Wednesday, October 2, 2013

México: Reported Crime Rose 32.4% in 2012 Compared to 2011, Visitors Need to Exercise Caution

According  to México's National Institute of Statistics and Geography (INEGI), a total of 27.7 million crimes, or 35,139 crimes for every 100,000 inhabitants, were registered in 2012 compared to data reported in 2011.

The statistical rise stems from the National Survey on Victimization and Perceptions of Public Safety (ENVIPE) which was conducted from March 4 to April 26 by INEGI.
ENVIPE surveyed 95,810 households, of which 32.4% reported at least one victim of crime in 2012.

That works out to 10.1 million households affected by crime across México, well above the 30.4% rate reported in 2011.

COMMENT: What is most distressing is that only 12.2% of crimes were reported in 2012, which suggests a huge disparity in terms of confidence in state and federal police agencies within México.

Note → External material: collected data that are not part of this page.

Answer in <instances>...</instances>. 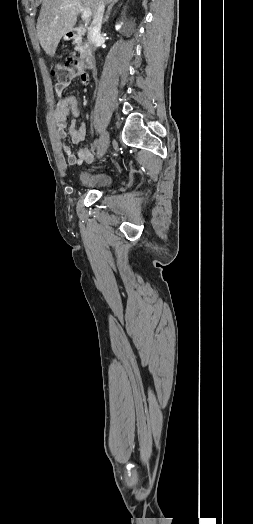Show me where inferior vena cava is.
<instances>
[{"instance_id": "obj_1", "label": "inferior vena cava", "mask_w": 253, "mask_h": 524, "mask_svg": "<svg viewBox=\"0 0 253 524\" xmlns=\"http://www.w3.org/2000/svg\"><path fill=\"white\" fill-rule=\"evenodd\" d=\"M104 9H105V4L103 1H101L97 8L96 14L93 17L92 24L89 28V40L94 44L98 42L101 36L100 31H101V25H102V20H103Z\"/></svg>"}]
</instances>
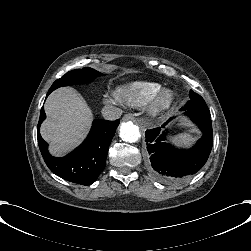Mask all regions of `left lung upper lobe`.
<instances>
[{
  "label": "left lung upper lobe",
  "mask_w": 251,
  "mask_h": 251,
  "mask_svg": "<svg viewBox=\"0 0 251 251\" xmlns=\"http://www.w3.org/2000/svg\"><path fill=\"white\" fill-rule=\"evenodd\" d=\"M189 96L190 101L183 109H197L206 113H210L204 99L200 95L190 90Z\"/></svg>",
  "instance_id": "1"
}]
</instances>
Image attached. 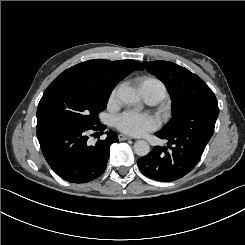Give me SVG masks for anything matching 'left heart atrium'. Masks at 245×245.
Listing matches in <instances>:
<instances>
[{"label":"left heart atrium","mask_w":245,"mask_h":245,"mask_svg":"<svg viewBox=\"0 0 245 245\" xmlns=\"http://www.w3.org/2000/svg\"><path fill=\"white\" fill-rule=\"evenodd\" d=\"M117 127L128 135L141 136L156 126V120L144 113L127 111L117 117Z\"/></svg>","instance_id":"obj_1"}]
</instances>
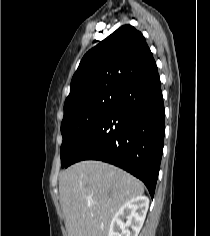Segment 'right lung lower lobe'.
<instances>
[{
  "mask_svg": "<svg viewBox=\"0 0 210 236\" xmlns=\"http://www.w3.org/2000/svg\"><path fill=\"white\" fill-rule=\"evenodd\" d=\"M165 111L157 68L131 82L89 132L65 168L82 160L118 166L144 182L153 198L163 153Z\"/></svg>",
  "mask_w": 210,
  "mask_h": 236,
  "instance_id": "right-lung-lower-lobe-1",
  "label": "right lung lower lobe"
}]
</instances>
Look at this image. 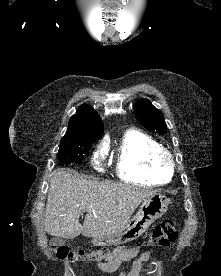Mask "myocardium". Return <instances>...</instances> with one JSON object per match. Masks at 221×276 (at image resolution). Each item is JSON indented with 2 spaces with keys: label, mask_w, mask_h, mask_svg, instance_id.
Listing matches in <instances>:
<instances>
[{
  "label": "myocardium",
  "mask_w": 221,
  "mask_h": 276,
  "mask_svg": "<svg viewBox=\"0 0 221 276\" xmlns=\"http://www.w3.org/2000/svg\"><path fill=\"white\" fill-rule=\"evenodd\" d=\"M155 163L156 165L166 171L172 172L174 169L176 163L174 159V155L171 153V151L161 148L156 154H155Z\"/></svg>",
  "instance_id": "myocardium-1"
}]
</instances>
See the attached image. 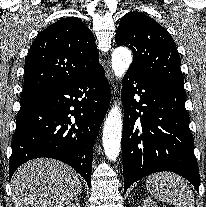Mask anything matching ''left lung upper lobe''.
<instances>
[{
    "instance_id": "obj_1",
    "label": "left lung upper lobe",
    "mask_w": 206,
    "mask_h": 207,
    "mask_svg": "<svg viewBox=\"0 0 206 207\" xmlns=\"http://www.w3.org/2000/svg\"><path fill=\"white\" fill-rule=\"evenodd\" d=\"M115 40L133 52L128 73L184 88L176 45L154 19L139 12L127 13L118 26Z\"/></svg>"
}]
</instances>
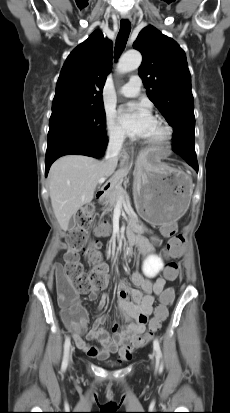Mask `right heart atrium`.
Listing matches in <instances>:
<instances>
[{
	"label": "right heart atrium",
	"mask_w": 230,
	"mask_h": 413,
	"mask_svg": "<svg viewBox=\"0 0 230 413\" xmlns=\"http://www.w3.org/2000/svg\"><path fill=\"white\" fill-rule=\"evenodd\" d=\"M105 131L107 139L110 143L121 146L126 140L125 131L117 124L111 115H107L105 119Z\"/></svg>",
	"instance_id": "obj_1"
}]
</instances>
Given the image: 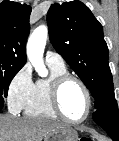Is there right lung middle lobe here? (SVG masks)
Masks as SVG:
<instances>
[{"label": "right lung middle lobe", "instance_id": "1", "mask_svg": "<svg viewBox=\"0 0 119 141\" xmlns=\"http://www.w3.org/2000/svg\"><path fill=\"white\" fill-rule=\"evenodd\" d=\"M19 69H0V110L4 106V97H7L11 80L18 73Z\"/></svg>", "mask_w": 119, "mask_h": 141}]
</instances>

Of the total crimes reported in México, only 7.9% led to the opening of an investigation, with an estimated 92.1% of crimes going unreported or never becoming the subject of an investigation.

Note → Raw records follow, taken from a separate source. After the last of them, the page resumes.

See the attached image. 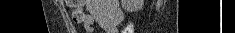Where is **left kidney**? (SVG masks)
<instances>
[{"instance_id":"5707ae66","label":"left kidney","mask_w":235,"mask_h":33,"mask_svg":"<svg viewBox=\"0 0 235 33\" xmlns=\"http://www.w3.org/2000/svg\"><path fill=\"white\" fill-rule=\"evenodd\" d=\"M121 5L127 12H138L143 9L144 0H121Z\"/></svg>"}]
</instances>
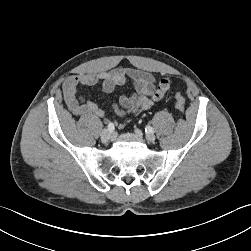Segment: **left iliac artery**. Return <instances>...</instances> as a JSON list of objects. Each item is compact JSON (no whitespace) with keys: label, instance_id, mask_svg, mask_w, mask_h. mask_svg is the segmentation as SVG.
Instances as JSON below:
<instances>
[{"label":"left iliac artery","instance_id":"left-iliac-artery-1","mask_svg":"<svg viewBox=\"0 0 251 251\" xmlns=\"http://www.w3.org/2000/svg\"><path fill=\"white\" fill-rule=\"evenodd\" d=\"M145 130H146V132H148V133H154L155 131H154V128L153 127H151V126H146V128H145Z\"/></svg>","mask_w":251,"mask_h":251}]
</instances>
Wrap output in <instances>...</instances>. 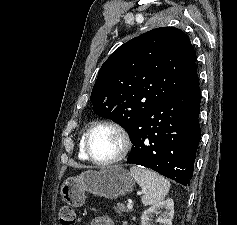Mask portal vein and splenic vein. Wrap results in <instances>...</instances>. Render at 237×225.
<instances>
[{"label":"portal vein and splenic vein","mask_w":237,"mask_h":225,"mask_svg":"<svg viewBox=\"0 0 237 225\" xmlns=\"http://www.w3.org/2000/svg\"><path fill=\"white\" fill-rule=\"evenodd\" d=\"M132 207H133L132 203H130V202L127 203V208H128V209H132Z\"/></svg>","instance_id":"1"}]
</instances>
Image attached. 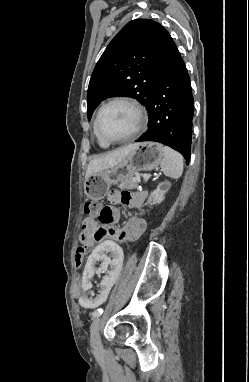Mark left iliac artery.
I'll list each match as a JSON object with an SVG mask.
<instances>
[{
	"mask_svg": "<svg viewBox=\"0 0 249 382\" xmlns=\"http://www.w3.org/2000/svg\"><path fill=\"white\" fill-rule=\"evenodd\" d=\"M103 313V309H97L95 310L93 313H92V317L93 318H96V317H99L101 314Z\"/></svg>",
	"mask_w": 249,
	"mask_h": 382,
	"instance_id": "44dca946",
	"label": "left iliac artery"
}]
</instances>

With 92.1% of crimes going unreported and never investigated, it is completely understandable as to why crime in México is so rampant and out of control.

For all of our readers, please do understand that México is a high-threat destination that should be avoided for travelers who are unfamiliar with criminal tactics in the country and those who fail to have well-honed and pro-active personal security awareness.

It is estimated that foreign travelers represent a huge percentage of crime victims, largely because most foreigners are unfamiliar with criminal tactics in México and because they subconsciously believe that criminal victimization happens to other people and not to them. This is simply untrue.

If foreigners stay at all inclusive-resorts for the duration of their visit to México, it is estimated that their potential for victimization may decline by as much as 50%, provided they travel to and from the all-inclusive and don't deviate from their resort to make "side trips." 

It should also be noted that few countries worldwide have a victimization rate of 32.4%, which underlines the seriousness of the criminal threat for local citizens.

What would be most interesting is if INEGI conducted a large-scale study of foreign travelers to México to determine the comparative differences between Mexican citizens and foreign travelers in terms of criminal victimization.